Load folder full of csv files

  • I have a folder with csv files that has 2 columns a datetime, and a integer value. I want to load them all to a SQL table, but I need to create a 3 column in my table called filename. In this filename column I need to capture the filename of the file it's loading, so they can tie the data to the file.

    THanks.

  • You can use a script for this sort of processing. I would use Powershell.

    First download Out-DataTable from:

    https://github.com/RamblingCookieMonster/PowerShell/blob/master/Out-DataTable.ps1

    Then write something like:

    <#
    LoadCSVs.ps1

    LoadCSVs -Folder <path> -db <db>

    eg

    . C:\Batch\Scripts\LoadCSVs.ps1

    LoadCSVs -Folder C:\Batch\Source -db YourDB
    #>

    . "C:\Batch\Scripts\Out-DataTable.ps1"

    Function LoadCSVs
    {
    Param($Folder, $db)
    Try
    {
    $ConnectionString = "Data Source=YourServer; Database=$db; Trusted_Connection=True;";

    Write-Output "$((Get-Date -Format s)) Loading $Folder/*.csv into $db."

    $Files = Get-ChildItem -Path $Folder | Where-Object{!($_.PSIsContainer) -and ($_.Name -like "*.csv")} | Sort-Object Name
    $bulkCopy = new-object ("Data.SqlClient.SqlBulkCopy") $ConnectionString
    $connection = New-Object System.Data.SqlClient.SqlConnection($ConnectionString)
    $connection.Open()
    $sqlCommand = $connection.CreateCommand()

    $Table = "YourTable"
    $sqlCommand.CommandText = "TRUNCATE TABLE dbo." + $Table
    $result = $sqlCommand.ExecuteNonQuery()

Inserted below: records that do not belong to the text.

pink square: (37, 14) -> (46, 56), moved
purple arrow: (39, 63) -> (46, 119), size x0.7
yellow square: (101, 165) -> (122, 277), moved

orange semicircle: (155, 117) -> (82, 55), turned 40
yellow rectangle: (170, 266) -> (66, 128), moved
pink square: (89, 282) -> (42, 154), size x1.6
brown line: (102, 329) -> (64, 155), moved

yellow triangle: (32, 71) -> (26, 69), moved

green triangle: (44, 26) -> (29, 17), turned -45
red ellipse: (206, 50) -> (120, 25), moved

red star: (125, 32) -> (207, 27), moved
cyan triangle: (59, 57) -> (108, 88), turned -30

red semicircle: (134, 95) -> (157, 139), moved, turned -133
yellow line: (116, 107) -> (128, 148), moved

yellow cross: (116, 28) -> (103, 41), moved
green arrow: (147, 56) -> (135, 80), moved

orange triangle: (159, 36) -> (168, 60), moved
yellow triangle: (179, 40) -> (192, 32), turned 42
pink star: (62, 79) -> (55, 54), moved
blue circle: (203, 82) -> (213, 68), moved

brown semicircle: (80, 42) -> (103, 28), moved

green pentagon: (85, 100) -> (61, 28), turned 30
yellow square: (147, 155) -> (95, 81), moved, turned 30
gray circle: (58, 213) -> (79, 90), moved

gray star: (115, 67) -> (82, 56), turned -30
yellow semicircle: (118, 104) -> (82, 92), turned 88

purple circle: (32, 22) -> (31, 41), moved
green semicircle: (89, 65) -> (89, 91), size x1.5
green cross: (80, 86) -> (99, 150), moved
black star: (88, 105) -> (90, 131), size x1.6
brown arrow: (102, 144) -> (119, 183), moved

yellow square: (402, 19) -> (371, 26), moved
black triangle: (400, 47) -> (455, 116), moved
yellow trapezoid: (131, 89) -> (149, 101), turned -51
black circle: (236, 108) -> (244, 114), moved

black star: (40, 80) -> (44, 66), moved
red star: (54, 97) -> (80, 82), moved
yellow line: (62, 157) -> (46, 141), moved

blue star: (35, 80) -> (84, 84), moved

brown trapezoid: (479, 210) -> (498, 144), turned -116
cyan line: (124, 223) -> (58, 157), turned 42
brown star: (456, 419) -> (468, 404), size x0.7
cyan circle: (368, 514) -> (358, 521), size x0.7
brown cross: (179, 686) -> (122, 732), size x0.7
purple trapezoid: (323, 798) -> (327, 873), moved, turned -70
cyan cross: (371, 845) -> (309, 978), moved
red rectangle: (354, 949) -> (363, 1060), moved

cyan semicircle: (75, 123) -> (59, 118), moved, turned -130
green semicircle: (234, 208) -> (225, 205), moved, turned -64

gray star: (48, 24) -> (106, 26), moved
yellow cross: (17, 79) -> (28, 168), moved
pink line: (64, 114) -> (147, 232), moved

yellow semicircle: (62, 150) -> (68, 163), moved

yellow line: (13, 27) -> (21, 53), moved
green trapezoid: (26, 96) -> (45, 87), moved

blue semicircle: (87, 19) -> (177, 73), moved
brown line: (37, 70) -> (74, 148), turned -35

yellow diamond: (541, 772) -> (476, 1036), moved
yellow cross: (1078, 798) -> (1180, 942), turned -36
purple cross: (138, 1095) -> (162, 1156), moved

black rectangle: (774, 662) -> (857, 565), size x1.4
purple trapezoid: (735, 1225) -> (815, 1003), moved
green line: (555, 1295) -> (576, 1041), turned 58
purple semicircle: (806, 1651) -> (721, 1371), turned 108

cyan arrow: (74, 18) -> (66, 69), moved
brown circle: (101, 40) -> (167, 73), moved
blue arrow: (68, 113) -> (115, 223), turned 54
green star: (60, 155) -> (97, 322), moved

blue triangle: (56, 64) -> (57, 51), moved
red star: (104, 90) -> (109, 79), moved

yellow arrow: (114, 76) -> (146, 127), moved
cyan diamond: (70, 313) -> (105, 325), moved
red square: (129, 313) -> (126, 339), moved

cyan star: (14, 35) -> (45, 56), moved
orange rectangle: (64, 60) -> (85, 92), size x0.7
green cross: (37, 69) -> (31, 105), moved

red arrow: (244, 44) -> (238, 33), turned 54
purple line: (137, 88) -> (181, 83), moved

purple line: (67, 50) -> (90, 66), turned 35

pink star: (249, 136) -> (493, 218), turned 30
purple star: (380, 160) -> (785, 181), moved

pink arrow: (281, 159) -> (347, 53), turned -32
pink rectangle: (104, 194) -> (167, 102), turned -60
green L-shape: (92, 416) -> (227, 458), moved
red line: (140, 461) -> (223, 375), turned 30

    Foreach ($File in $Files)
    {
    $FileName = $File.Name
    Write-Output "$((Get-Date -Format s)) Loading $FileName"
    $csvDataTable = Import-CSV -Path $File.FullName | Select-Object *,@{Name='Filename';Expression={$FileName}}| Out-DataTable
    $bulkCopy.DestinationTableName = $Table
    $bulkCopy.WriteToServer($csvDataTable)
    }
    }
    Catch
    {
    $ErrorMessage = $_.Exception.Message
    $FailedItem = $_.Exception.ItemName
    $emailFrom = "xxx"
    $emailTo = "xxx"
    $subject = "xxx"
    $body = "$ErrorMessage"
    $smtpServer = "xxx"
    $smtp = new-object Net.Mail.SmtpClient($smtpServer)
    $smtp.Send($emailFrom, $emailTo, $subject, $body)

    Throw $ErrorMessage
    Break
    }
    Finally
    {
    $bulkCopy.Close()
    $connection.Close()
    Write-Output "$((Get-Date -Format s)) Load complete."
    }
    }
  • This is what the data looks like I'm trying to process. The first line is the header...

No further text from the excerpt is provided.